Because aloe vera has many health benefits and medicinal uses, it is cultivated for commercial use in many regions across the globe.
Commercial Growing of Aloe Vera: Plantations
According to Davies (2000), aloe vera is cultivated around the world, especially on plantations in
- the Caribbean
- Rio Grande Valley (southern Texas)
Why is the Rio Grande Valley an Aloe Hotspot?
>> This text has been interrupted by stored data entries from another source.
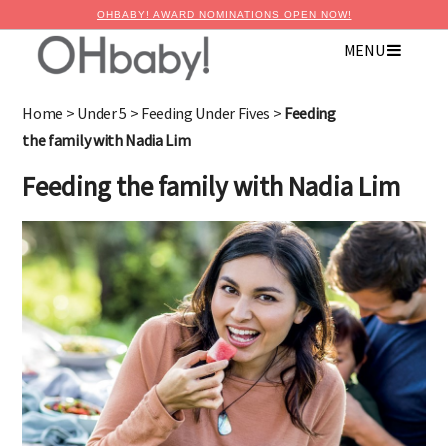
OHBABY! AWARD NOMINATIONS OPEN NOW!
MENU
Home
>
Under 5
>
Feeding Under Fives
>
Feeding
the family with Nadia Lim
Feeding the family with Nadia Lim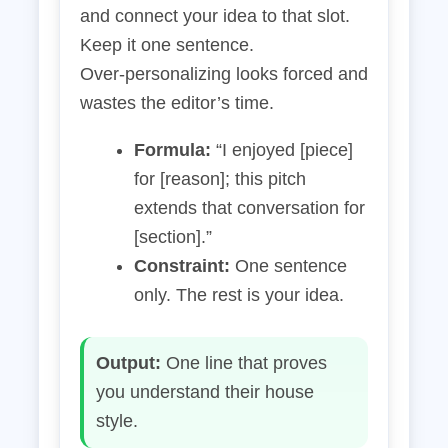
and connect your idea to that slot.
Keep it one sentence.
Over‑personalizing looks forced and
wastes the editor’s time.
Formula:
“I enjoyed [piece]
for [reason]; this pitch
extends that conversation for
[section].”
Constraint:
One sentence
only. The rest is your idea.
Output:
One line that proves
you understand their house
style.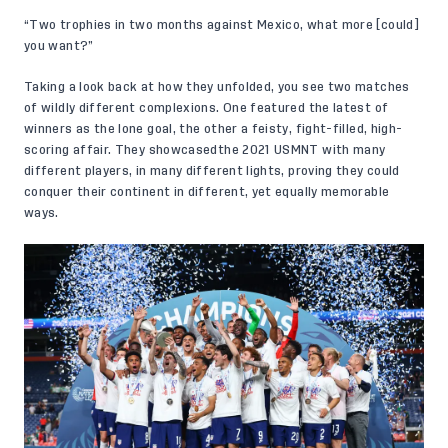
“Two trophies in two months against Mexico, what more [could]
you want?”
Taking a look back at how they unfolded, you see two matches
of wildly different complexions. One featured the latest of
winners as the lone goal, the other a feisty, fight-filled, high-
scoring affair. They showcasedthe 2021 USMNT with many
different players, in many different lights, proving they could
conquer their continent in different, yet equally memorable
ways.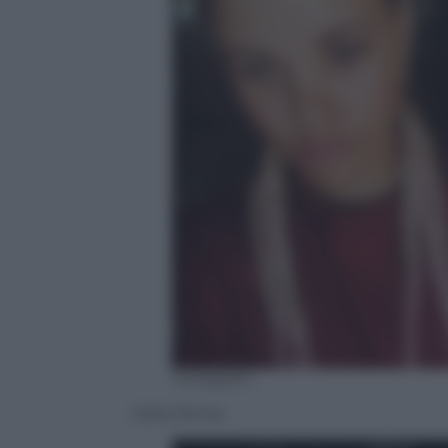
Instagram
Sofia Richie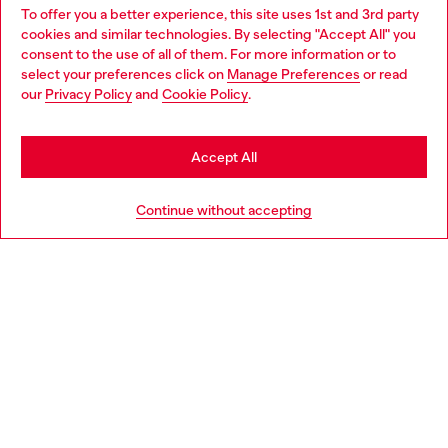
To offer you a better experience, this site uses 1st and 3rd party
Find Diesel store in your city.
cookies and similar technologies. By selecting "Accept All" you
Choose your location
consent to the use of all of them. For more information or to
select your preferences click on
Manage Preferences
or read
You are currently browsing Italy website, but it seems you may
our
Privacy Policy
and
Cookie Policy
.
Find a store
be based in United States
Stay in Italy
Accept All
HELP
Go to United States
Continue without accepting
LEGAL AREA
WORLD OF DIESEL
CORPORATE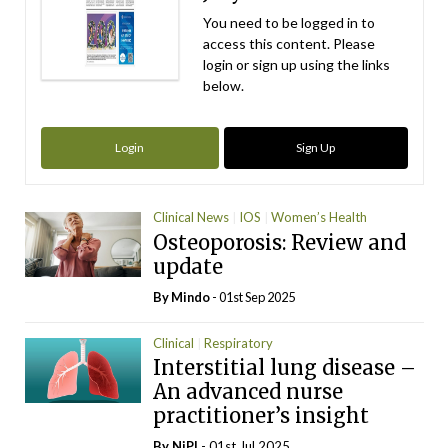
You need to be logged in to
access this content. Please
login or sign up using the links
below.
Login
Sign Up
Clinical News
IOS
Women’s Health
Osteoporosis: Review and
update
By
Mindo
- 01st Sep 2025
Clinical
Respiratory
Interstitial lung disease –
An advanced nurse
practitioner’s insight
By
NiPI
- 01st Jul 2025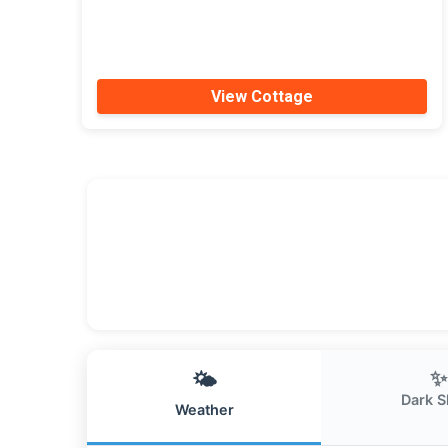
View Cottage
✨
🌤️
Dark S
Weather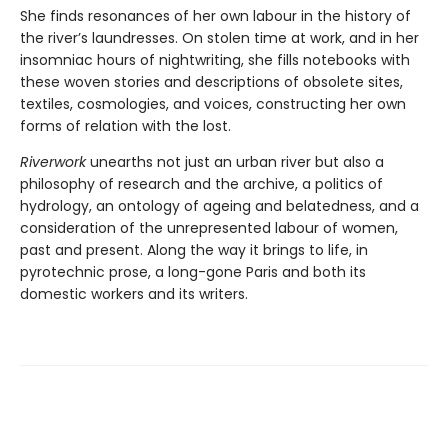
She finds resonances of her own labour in the history of
the river’s laundresses. On stolen time at work, and in her
insomniac hours of nightwriting, she fills notebooks with
these woven stories and descriptions of obsolete sites,
textiles, cosmologies, and voices, constructing her own
forms of relation with the lost.
Riverwork
unearths not just an urban river but also a
philosophy of research and the archive, a politics of
hydrology, an ontology of ageing and belatedness, and a
consideration of the unrepresented labour of women,
past and present. Along the way it brings to life, in
pyrotechnic prose, a long-gone Paris and both its
domestic workers and its writers.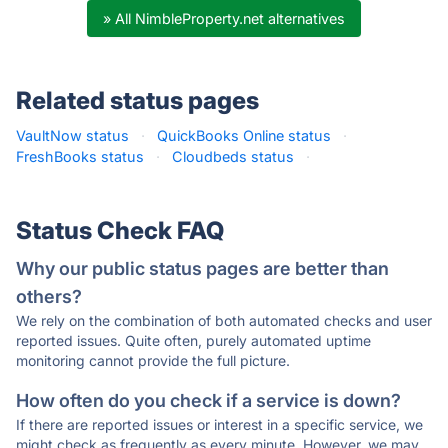
» All NimbleProperty.net alternatives
Related status pages
VaultNow status
·
QuickBooks Online status
·
FreshBooks status
·
Cloudbeds status
·
Status Check FAQ
Why our public status pages are better than
others?
We rely on the combination of both automated checks and user
reported issues. Quite often, purely automated uptime
monitoring cannot provide the full picture.
How often do you check if a service is down?
If there are reported issues or interest in a specific service, we
might check as frequently as every minute. However, we may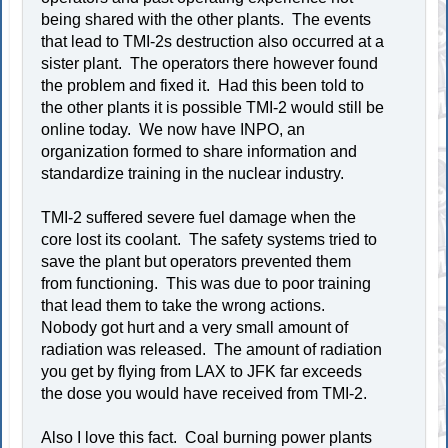
being shared with the other plants. The events
that lead to TMI-2s destruction also occurred at a
sister plant. The operators there however found
the problem and fixed it. Had this been told to
the other plants it is possible TMI-2 would still be
online today. We now have INPO, an
organization formed to share information and
standardize training in the nuclear industry.
TMI-2 suffered severe fuel damage when the
core lost its coolant. The safety systems tried to
save the plant but operators prevented them
from functioning. This was due to poor training
that lead them to take the wrong actions.
Nobody got hurt and a very small amount of
radiation was released. The amount of radiation
you get by flying from LAX to JFK far exceeds
the dose you would have received from TMI-2.
Also I love this fact. Coal burning power plants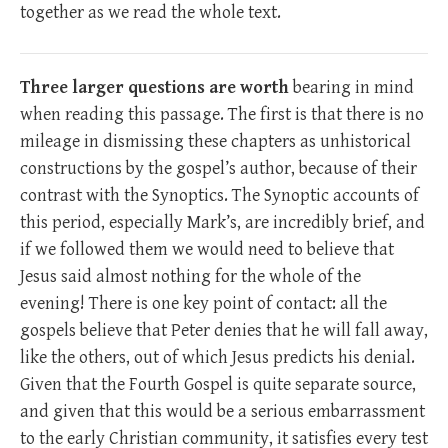
together as we read the whole text.
Three larger questions are worth
bearing in mind
when reading this passage. The first is that there is no
mileage in dismissing these chapters as unhistorical
constructions by the gospel’s author, because of their
contrast with the Synoptics. The Synoptic accounts of
this period, especially Mark’s, are incredibly brief, and
if we followed them we would need to believe that
Jesus said almost nothing for the whole of the
evening! There is one key point of contact: all the
gospels believe that Peter denies that he will fall away,
like the others, out of which Jesus predicts his denial.
Given that the Fourth Gospel is quite separate source,
and given that this would be a serious embarrassment
to the early Christian community, it satisfies every test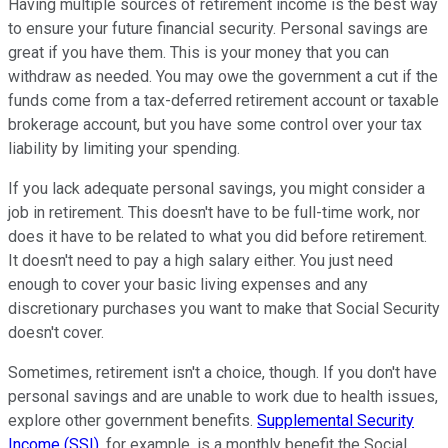
Having multiple sources of retirement income is the best way
to ensure your future financial security. Personal savings are
great if you have them. This is your money that you can
withdraw as needed. You may owe the government a cut if the
funds come from a tax-deferred retirement account or taxable
brokerage account, but you have some control over your tax
liability by limiting your spending.
If you lack adequate personal savings, you might consider a
job in retirement. This doesn't have to be full-time work, nor
does it have to be related to what you did before retirement.
It doesn't need to pay a high salary either. You just need
enough to cover your basic living expenses and any
discretionary purchases you want to make that Social Security
doesn't cover.
Sometimes, retirement isn't a choice, though. If you don't have
personal savings and are unable to work due to health issues,
explore other government benefits.
Supplemental Security
Income (SSI)
, for example, is a monthly benefit the Social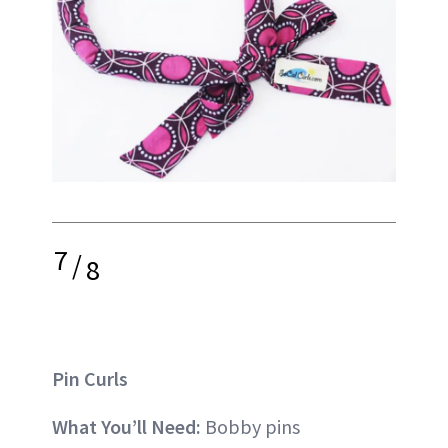
7
/
8
Pin Curls
What You’ll Need:
Bobby pins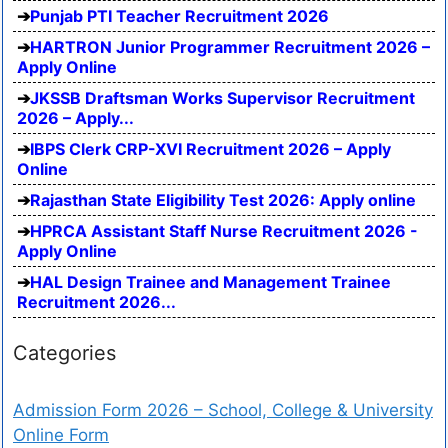
Punjab PTI Teacher Recruitment 2026
HARTRON Junior Programmer Recruitment 2026 –
Apply Online
JKSSB Draftsman Works Supervisor Recruitment
2026 – Apply...
IBPS Clerk CRP-XVI Recruitment 2026 – Apply
Online
Rajasthan State Eligibility Test 2026: Apply online
HPRCA Assistant Staff Nurse Recruitment 2026 -
Apply Online
HAL Design Trainee and Management Trainee
Recruitment 2026...
Categories
Admission Form 2026 – School, College & University
Online Form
The Rio Grande Valley, which stretches around 43,000 square miles, is the area of fertile land that surrounds the Rio Grande river. Although located in southern Texas, the Valley has environmental conditions that mimic the African climate, making it a suitable place for aloe vera to not only grow but thrive (Vigness & Odintz, 2010). Aloe vera, a succulent native to northern Africa, is accustomed to the soil, water patterns, and temperature of the African continent (Davies, 2000). With soil and weather similar to that of Africa, the Rio Grande Valley is an optimal growing place for the cactus-like plant. In fact, the Valley has become the “largest area of Aloe Vera cultivation” (Davies, 2000, pg.9). Here is a more in-depth look at the two main ways the Valley is like Africa:
1. The Soil: Many aloe vera growing guides suggest that you add sand, granite grit, or perlite to regular potting soil when planting an aloe vera, as the plant is used to growing in the rocky, open areas of African mountains. Using course, gritty materials to create a soil will help promote the proper drainage of the picky plant (Backyard Gardner, 2006; Davies, 2000). Therefore, the mixture of
that makes up the soil of the Rio Grande Valley aligns with the aloe vera’s needs (Davies, 2000). Because the Valley is built upon a delta, the river deposits these large amounts of rich sandy soil along its banks, making it ideal agricultural land for many plants including the aloe vera (Vigness & Odintz, 2010).
2. The Weather: The weather of the Rio Grande Valley can be described as warm and humid (Davies, 2000). Equipped with leaves that retain moisture and a shallow root system that can suck up water in the soil during dry spells, the aloe vera is evolutionarily prepared to take on arid, sunny climates (Davies, 2000; Lawless & Allan, 2000). Growing aloe vera in the Valley therefore caters to the plant’s anatomy, allowing it to be cultivated there year-round (Davies, 2000).
Different Plantation, Different Aloe Vera
Depending on where aloe vera was grown, it quality will vary. Buying nonpasteurized and organic aloe vera products that have an International Aloe Science Council (IASC) Seal of Approval is often advised to ensure the purchase of quality aloe vera (Davies, 2000).
Backyard Gardener. (2006, March 1). Growing aloe vera. Yavapai County: Arizona Cooperation
Extension. Retrieved from http://ag.arizona.edu/yavapai/anr/hort/byg/archive/aloevera.html
Davies, J. R. (2000). Aloe vera. Shaftesbury, Dorset: Element Books Limited.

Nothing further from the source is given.